Gurdjieff International Review

The Struggle To Gather Attention

Louise Welch

You have to find out how to be deeply quiet and attentive without wishing to tamper in any way—to watch, even if something powerful wants to take you in a certain direction. Remain attentive, aware, in touch with your own focus. You can experience and to some degree participate. There is a quality of feeling that comes which is deeply related to this effort.


The question, “Where is my attention now?” relates most intimately to the need to see and know who I am. I watch. I am looking for the truth. Am I this “I” or that “I”? Who am I really? How can I observe? I can only observe what functions, what manifests.

What I can trust, as Mr. Gurdjieff said, are those moments when I think, feel and sense in agreement. It is a different quality of perception then, a moment of awareness. This is moving in the direction of understanding. I must watch. It is watching, not interference, that will produce the chemical change.

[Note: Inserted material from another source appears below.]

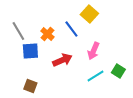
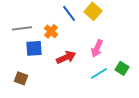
blue line: (71, 29) -> (69, 13), moved
gray line: (18, 31) -> (22, 28), turned -66
brown square: (30, 86) -> (21, 78), moved

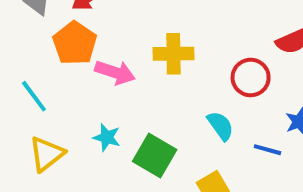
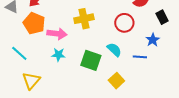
cyan star: (107, 137) -> (58, 55), moved
green square: (155, 155) -> (91, 60), moved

I have to begin by knowing why I make the effort. Usually my attention is dispersed in dreams, caught up in little knots throughout the body and mind. Maybe the mind will turn in another direction, and I will have the beginning of control over my attention. Here is where I must begin. I cannot hit myself on the head to stop associations. What I can do is to draw my attention away from where it is caught. The whole struggle is to gather my attention together until I reach a feeling of “I exist.”

There is a struggle between my wish to gather my attention and my body’s wish to go on its way in stupid associative habits. I cannot fight directly, but I can draw my attention away.


To direct our attention: that is the tool we need... See how fragile attention is, and yet it is my only instrument for work on myself.


Work on attention is very necessary. Without attention I do not exist. Collect attention, work for attention, put attention where I wish. It is our work to find a finer attention. This finer attention can come; the machine is made for it.


A whole revision of our ideas about attention is necessary.


By reaching another state of attention I can rise above associations. I must understand what I try to do, and not try to beat my organism into something it cannot do...

I can work to free myself from associations. If I take five or fifteen minutes to struggle, it is to struggle against accidental mechanical associations. Then I begin to have a real valuation of the Work. I see what it might be to think intentionally, but I do not try to stop thoughts.


Always my attention is taken, either by a great cathedral, or by a television, etc. It is taken! But it can be free and be mine.


Now you have no command over your attention; it goes in associations. With directed attention you would sense yourself throughout, and be there, and listen more completely.


We need mirrors and conditions of Work. You and I are conditions of Work. We exist for everybody; they exist for us.


What are my agitations now? Where is my attention now? Who am I now? Hold this long enough to have some impression of myself now. Then, when I have really tasted it, decide to let go.


The attention we speak of moves. I experience it as intensely concentrated, but there is an attention in which everything takes part. Either one loses oneself or the whole self takes part; “extended” is a good way of speaking of it. It is not complete attention, and while connected with the centre of gravity it has threads to the feelings, threads to the thoughts and to the sensations. In such moments I am able to experience myself more as whole. I am my attention.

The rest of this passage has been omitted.